Paper 1 and Paper 2 are divided into two sections.
- One 30-mark question from a choice of two (each question uses a source) - students must complete one of these.
- One 30-mark essay question from a choice of two - students must complete one of these.
Section B: Political Ideas
One 24-mark essay question from a choice of two
- Questions assess AO1, AO2 and AO3.
One 12 mark comparative question USA/UK from a choice of two.
One 12 mark comparative theory question.
Two 30-mark essay question from a choice of three - students must complete two of these.
CareersApart from studying a wide range of fascinating topics, students gain vital knowledge and develop transferable skills that will help them with their future academic and professional aspirations.
- excellent oral communication and writing skills
- learning how to construct arguments and reach substantiated judgments
- analysis of the changing dynamics of modern politics
- the ability to interpret, evaluate and comment
- critical analysis and interpretation of source material
- comparative analysis of different political systems
- debate and discussion
- independent learning and note-making
Politics is an enabling subject which provides students with an excellent foundation, whatever their long-term plans. It opens doors to careers in Law, Journalism and Television, Management, Social Work, Civil Service, Public relations, Human rights and charities, Teaching, and of course, a career in politics, be that as an advisor, researcher or even an MP themselves.

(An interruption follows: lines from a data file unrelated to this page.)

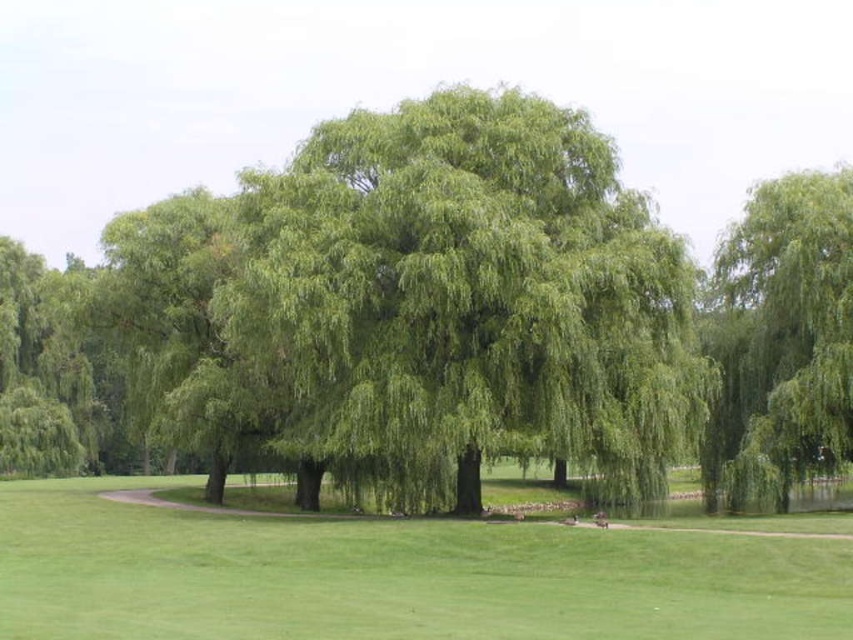 Does green leafy willow at center have a greater width compared to green grass at center?

In fact, green leafy willow at center might be narrower than green grass at center.

Can you confirm if green leafy willow at center is taller than green grass at center?

Correct, green leafy willow at center is much taller as green grass at center.

Between point (352, 122) and point (699, 566), which one is positioned behind?

The point (352, 122) is behind.

The height and width of the screenshot is (640, 853). I want to click on green leafy willow at center, so click(468, 292).

Can you confirm if green grass at center is taller than green leafy willow at upper right?

No, green grass at center is not taller than green leafy willow at upper right.

Is point (575, 636) more distant than point (737, 230)?

No, it is in front of (737, 230).

This screenshot has width=853, height=640. Find the location of `green grass at center`. green grass at center is located at coordinates (392, 577).

Does green leafy willow at center appear under green leafy willow at upper right?

Incorrect, green leafy willow at center is not positioned below green leafy willow at upper right.

Can you confirm if green leafy willow at center is taller than green leafy willow at upper right?

In fact, green leafy willow at center may be shorter than green leafy willow at upper right.

Image resolution: width=853 pixels, height=640 pixels. What are the coordinates of `green leafy willow at center` in the screenshot? It's located at (468, 292). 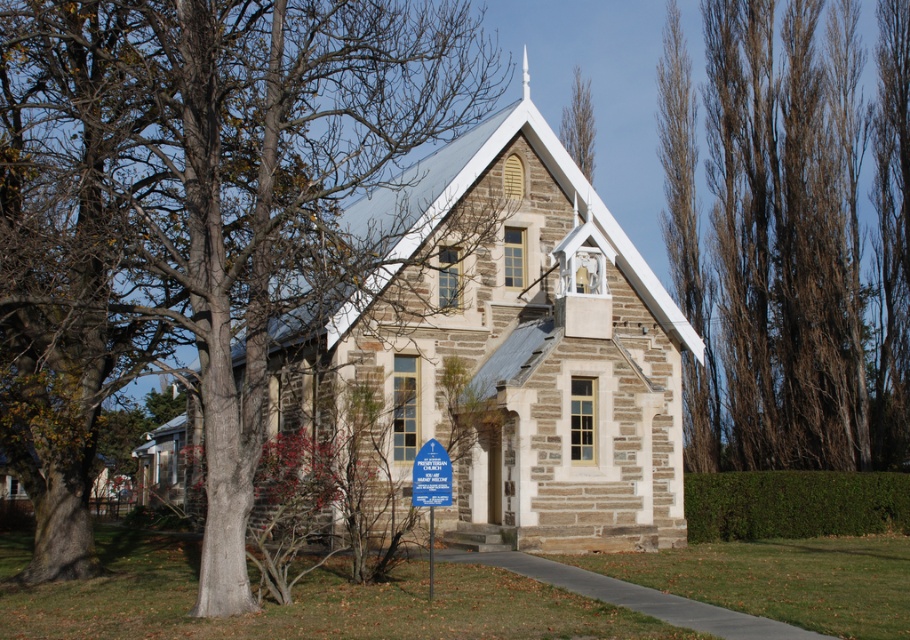 Is brown bark tree at left to the left of brown bark tree at upper right from the viewer's perspective?

Indeed, brown bark tree at left is positioned on the left side of brown bark tree at upper right.

The height and width of the screenshot is (640, 910). In order to click on brown bark tree at left in this screenshot , I will do `click(191, 216)`.

Who is higher up, brown bark tree at left or brown textured tree at upper center?

brown textured tree at upper center

Can you confirm if brown bark tree at left is bigger than brown textured tree at upper center?

Indeed, brown bark tree at left has a larger size compared to brown textured tree at upper center.

Between point (221, 205) and point (579, 120), which one is positioned behind?

Positioned behind is point (579, 120).

I want to click on brown bark tree at left, so click(191, 216).

Is point (723, 74) farther from camera compared to point (587, 122)?

No, it is not.

The height and width of the screenshot is (640, 910). I want to click on brown bark tree at upper right, so click(802, 243). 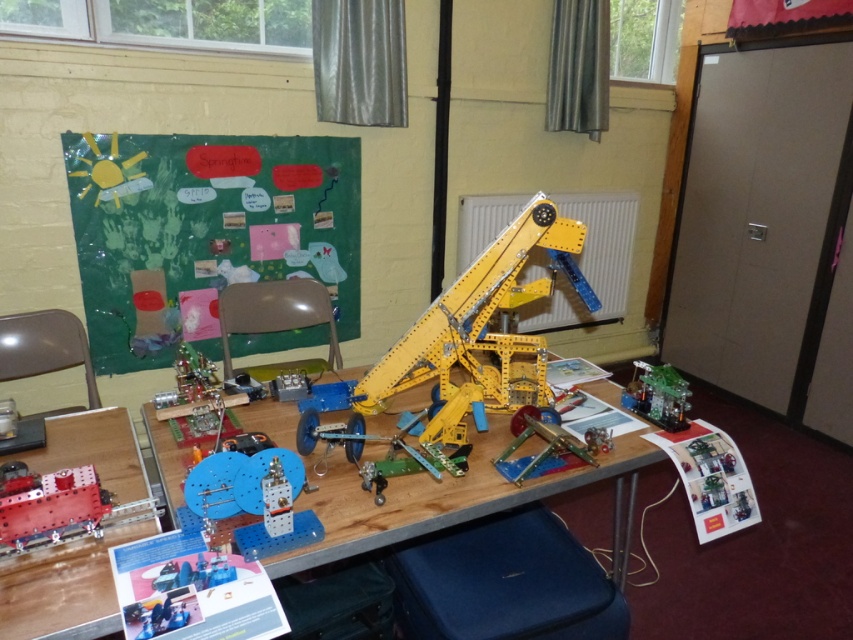 Is green paperboard at upper left positioned in front of metallic red cannon at lower left?

No, it is not.

Which is more to the left, green paperboard at upper left or metallic red cannon at lower left?

Positioned to the left is green paperboard at upper left.

Which is in front, point (85, 192) or point (68, 480)?

Point (68, 480)

Where is `green paperboard at upper left`? The height and width of the screenshot is (640, 853). green paperboard at upper left is located at coordinates (204, 232).

Is metallic red cannon at lower left below metallic yellow crane at center?

Correct, metallic red cannon at lower left is located below metallic yellow crane at center.

Between point (38, 513) and point (514, 428), which one is positioned in front?

Point (38, 513) is more forward.

What do you see at coordinates (51, 506) in the screenshot? This screenshot has height=640, width=853. I see `metallic red cannon at lower left` at bounding box center [51, 506].

Find the location of `metallic red cannon at lower left`. metallic red cannon at lower left is located at coordinates (51, 506).

Image resolution: width=853 pixels, height=640 pixels. Describe the element at coordinates (434, 497) in the screenshot. I see `yellow plastic table at center` at that location.

In the scene shown: Does yellow plastic table at center appear under green plastic toy at lower right?

Correct, yellow plastic table at center is located below green plastic toy at lower right.

Is point (18, 632) positioned before point (624, 390)?

Yes, it is.

The width and height of the screenshot is (853, 640). I want to click on yellow plastic table at center, so click(x=434, y=497). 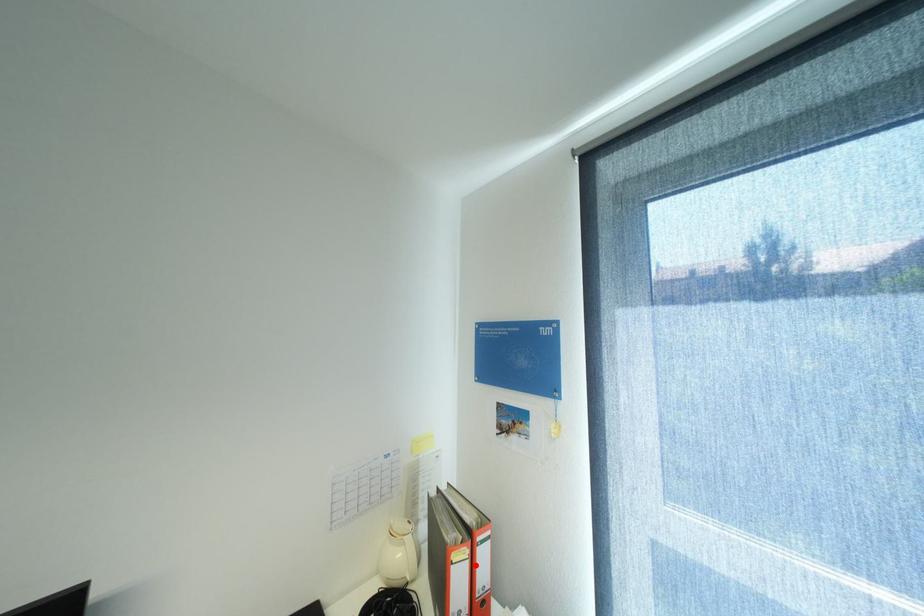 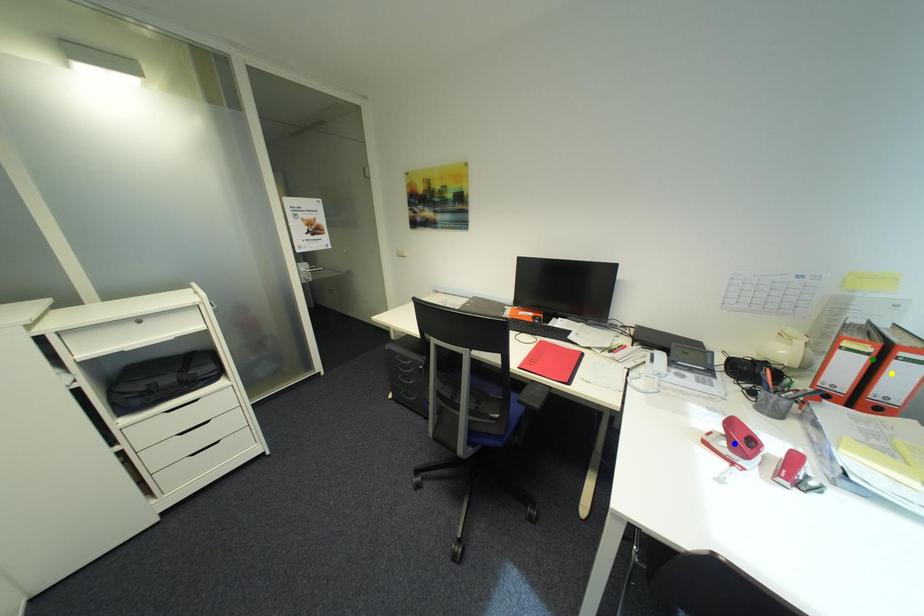 Question: I am providing you with two images of the same scene from different viewpoints. A red point is marked on the first image. You are given multiple points on the second image. Which point in image 2 is actually the same real-world point as the red point in image 1?

Choices:
 (A) green point
 (B) blue point
 (C) yellow point

Answer: (A) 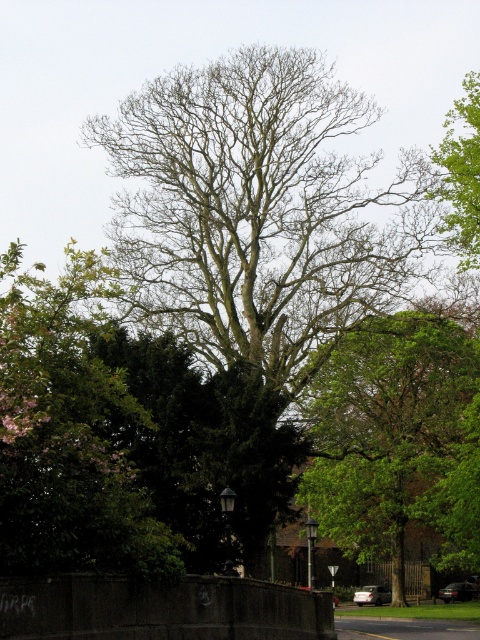 Does bare branches at center appear under green leafy tree at upper right?

Yes.

Is bare branches at center positioned before green leafy tree at upper right?

Yes, bare branches at center is closer to the viewer.

Who is more distant from viewer, (247, 61) or (469, 218)?

The point (247, 61) is more distant.

The width and height of the screenshot is (480, 640). What are the coordinates of `bare branches at center` in the screenshot? It's located at (259, 212).

Who is positioned more to the right, bare branches at center or green leafy tree at center?

Positioned to the right is green leafy tree at center.

Is point (252, 266) behind point (389, 484)?

No, it is not.

Identify the location of bare branches at center. (259, 212).

Who is more forward, (460, 561) or (445, 160)?

Point (445, 160) is more forward.

In the scene shown: Can you confirm if green leafy tree at center is positioned above green leafy tree at upper right?

Actually, green leafy tree at center is below green leafy tree at upper right.

Measure the distance between green leafy tree at center and camera.

green leafy tree at center and camera are 38.54 meters apart.

This screenshot has height=640, width=480. In order to click on green leafy tree at center in this screenshot , I will do `click(396, 440)`. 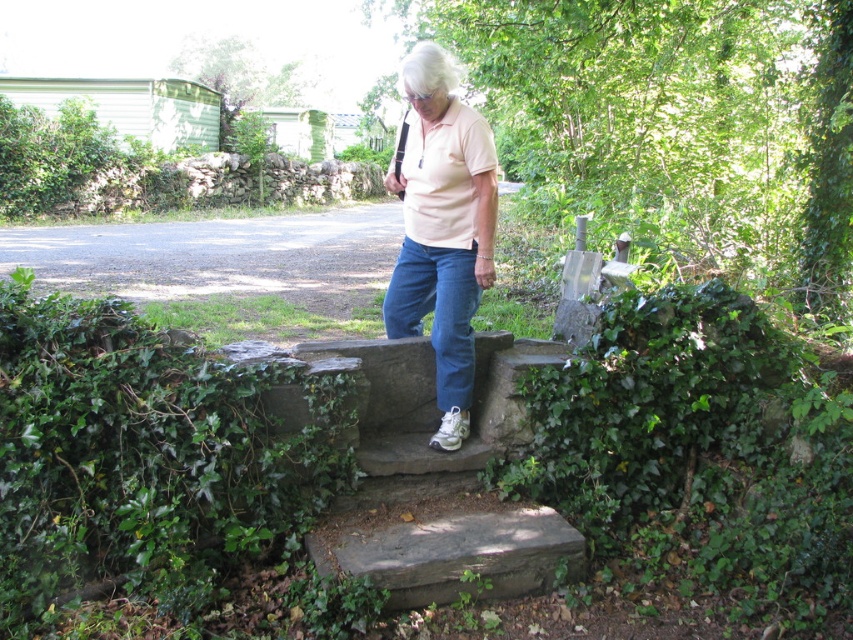 You are standing at the camera position and want to reach the point marked at coordinates (401, 428). The path is clear except for a small stream flowing across it. If your walking speed is 1.5 meters per second, how many seconds will it take you to reach the point?

The distance between you and the point marked at coordinates (401, 428) is 3.70 meters. At a speed of 1.5 meters per second, it would take approximately 2.47 seconds to reach the point. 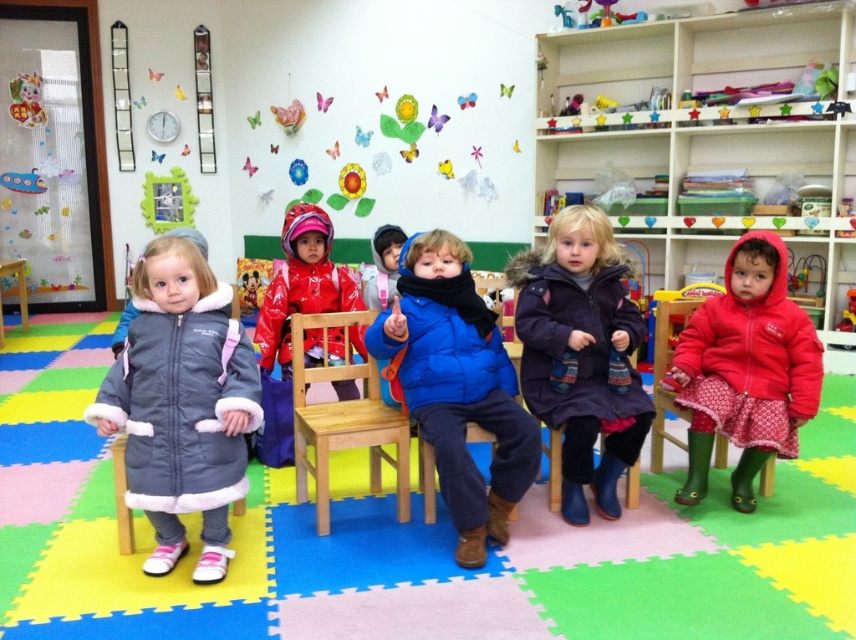 Question: Does light brown wooden chair at center lie in front of blue fleece jacket at center?

Choices:
 (A) no
 (B) yes

Answer: (B)

Question: Which object appears closest to the camera in this image?

Choices:
 (A) blue fuzzy coat at center
 (B) wooden chair at center

Answer: (A)

Question: Which object is closer to the camera taking this photo?

Choices:
 (A) gray fleece coat at left
 (B) light brown wooden chair at center

Answer: (A)

Question: Is blue fuzzy coat at center positioned before rubber duck at upper right?

Choices:
 (A) no
 (B) yes

Answer: (B)

Question: Can you confirm if purple fuzzy coat at center is positioned above blue fleece jacket at center?

Choices:
 (A) yes
 (B) no

Answer: (B)

Question: Which object is closer to the camera taking this photo?

Choices:
 (A) purple fuzzy coat at center
 (B) light brown wooden chair at center
 (C) red matte jacket at right
 (D) metallic photo frame at upper left

Answer: (B) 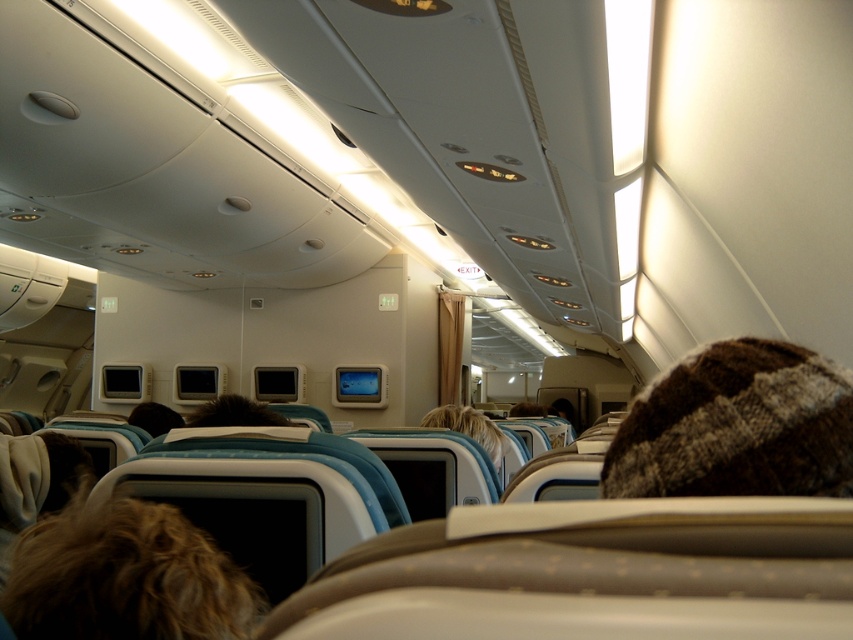 You are a flight attendant on an airplane. You need to retrieve a brown knitted hat that a passenger left behind. The hat is located at point (737, 426) in the cabin. The cabin has seats arranged in rows with overhead compartments. Can you determine if the brown knitted hat at upper right is closer to the front or the back of the airplane cabin?

The point (737, 426) indicates the brown knitted hat at upper right is located at the upper right of the cabin. Since the view is from the front, the upper right would place it closer to the back of the cabin.

You are sitting in an airplane seat and want to check if the brown fuzzy hair at lower left is within your reach. Your hand can extend 70 centimeters forward. Can you reach it?

The brown fuzzy hair at lower left is 68.20 centimeters away from the viewer. Since your hand can extend 70 centimeters, you can reach it.

You are a flight attendant on an airplane and need to locate a passenger with a brown knitted hat at upper right and another with brown fuzzy hair at lower left. Which passenger is sitting to the right side of the cabin?

The brown knitted hat at upper right is to the right of brown fuzzy hair at lower left, so the passenger with the brown knitted hat at upper right is sitting to the right side of the cabin. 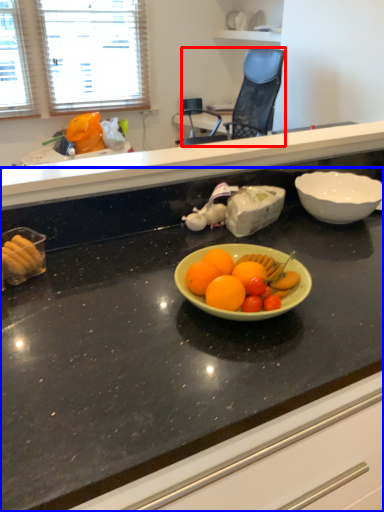 Question: Among these objects, which one is farthest to the camera, chair (highlighted by a red box) or countertop (highlighted by a blue box)?

Choices:
 (A) chair
 (B) countertop

Answer: (A) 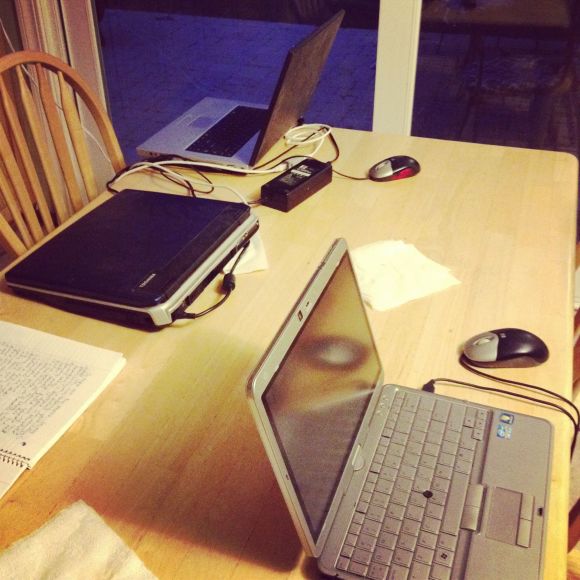 Identify the location of keyboard. Image resolution: width=580 pixels, height=580 pixels. (230, 137), (407, 478). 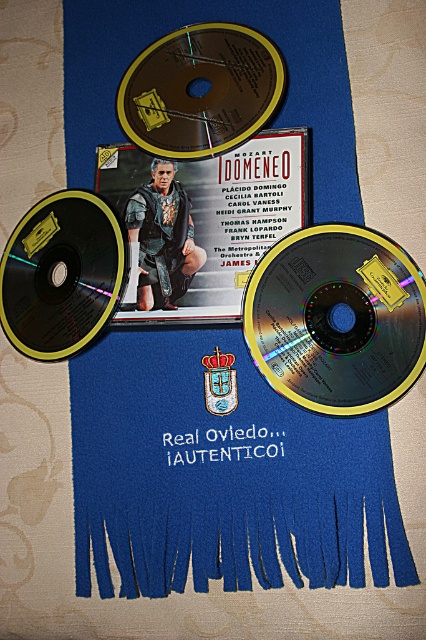 Between transparent plastic cd at center and black glossy cd at left, which one is positioned higher?

black glossy cd at left is higher up.

Is transparent plastic cd at center smaller than black glossy cd at left?

Incorrect, transparent plastic cd at center is not smaller in size than black glossy cd at left.

This screenshot has width=426, height=640. What do you see at coordinates (336, 317) in the screenshot?
I see `transparent plastic cd at center` at bounding box center [336, 317].

Image resolution: width=426 pixels, height=640 pixels. In order to click on transparent plastic cd at center in this screenshot , I will do `click(336, 317)`.

Can you confirm if gold compact disc at center is positioned above black glossy cd at left?

Indeed, gold compact disc at center is positioned over black glossy cd at left.

Who is lower down, gold compact disc at center or black glossy cd at left?

Positioned lower is black glossy cd at left.

Which is behind, point (213, 88) or point (11, 275)?

Point (11, 275)

This screenshot has width=426, height=640. I want to click on gold compact disc at center, so click(x=199, y=90).

Who is positioned more to the left, matte black album cover at center or black glossy cd at left?

From the viewer's perspective, black glossy cd at left appears more on the left side.

The height and width of the screenshot is (640, 426). Describe the element at coordinates (204, 220) in the screenshot. I see `matte black album cover at center` at that location.

Describe the element at coordinates (204, 220) in the screenshot. I see `matte black album cover at center` at that location.

The width and height of the screenshot is (426, 640). Find the location of `matte black album cover at center`. matte black album cover at center is located at coordinates (204, 220). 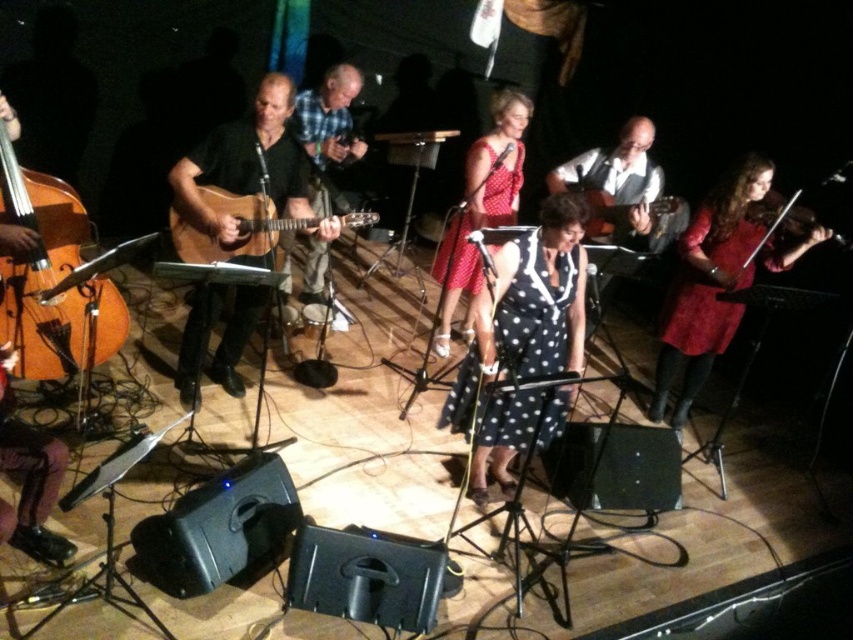 You are standing on the stage and see two points marked on the floor at point (543, 241) and point (67, 209). Which point is closer to the back of the stage?

Point (543, 241) is behind point (67, 209), so it is closer to the back of the stage.

You are a stagehand who needs to place a protective cover over both the matte black guitar at center and the acoustic guitar at center. Which guitar requires a larger cover?

The matte black guitar at center requires a larger cover because it is bigger than the acoustic guitar at center. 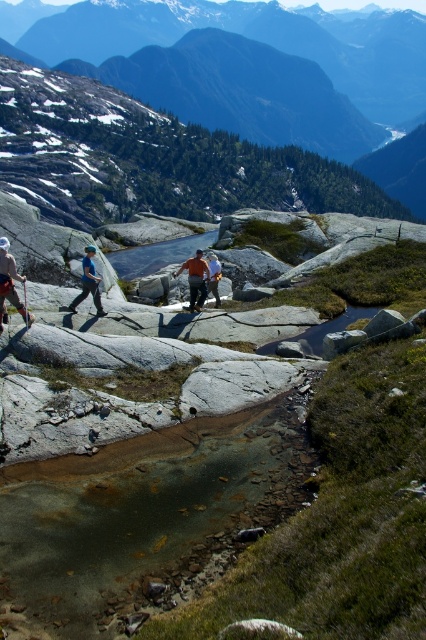 Question: Does blue fabric pants at center appear under brown leather jacket at center?

Choices:
 (A) no
 (B) yes

Answer: (B)

Question: Which of the following is the closest to the observer?

Choices:
 (A) matte blue jacket at left
 (B) green grassy mountain at upper center
 (C) blue fabric pants at center

Answer: (A)

Question: Does green grassy mountain at upper center have a smaller size compared to matte blue jacket at left?

Choices:
 (A) yes
 (B) no

Answer: (B)

Question: Which object is closer to the camera taking this photo?

Choices:
 (A) matte blue jacket at left
 (B) brown leather jacket at center
 (C) orange shirt at center

Answer: (A)

Question: Does green grassy mountain at upper center appear under blue fabric pants at center?

Choices:
 (A) yes
 (B) no

Answer: (B)

Question: Considering the real-world distances, which object is farthest from the brown leather jacket at center?

Choices:
 (A) blue fabric pants at center
 (B) matte blue jacket at left
 (C) green grassy mountain at upper center
 (D) orange shirt at center

Answer: (C)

Many go on to careers in business, finance and human resources. Many work for supranational organisations like the United Nations, European Union, World Trade Organisation, World Bank and World Health Organization. Others work in think tanks, pressure groups and charities.
The transferrable skills gained as part of a Politics A-Level make students who take the subject especially attractive to prospective employers. The world of politics does not stand still and so sets students up for a career in an ever-changing contemporary world.